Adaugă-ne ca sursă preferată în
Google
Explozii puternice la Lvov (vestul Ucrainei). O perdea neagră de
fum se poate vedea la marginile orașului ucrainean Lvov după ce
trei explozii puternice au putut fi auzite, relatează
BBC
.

> [YOUR ASSIGNMENT]:
What is needed is an exact copy of all the data above.

> [SOLUTION FOR THIS PROBLEM]:
Adaugă-ne ca sursă preferată în
Google
Explozii puternice la Lvov (vestul Ucrainei). O perdea neagră de
fum se poate vedea la marginile orașului ucrainean Lvov după ce
trei explozii puternice au putut fi auzite, relatează
BBC
.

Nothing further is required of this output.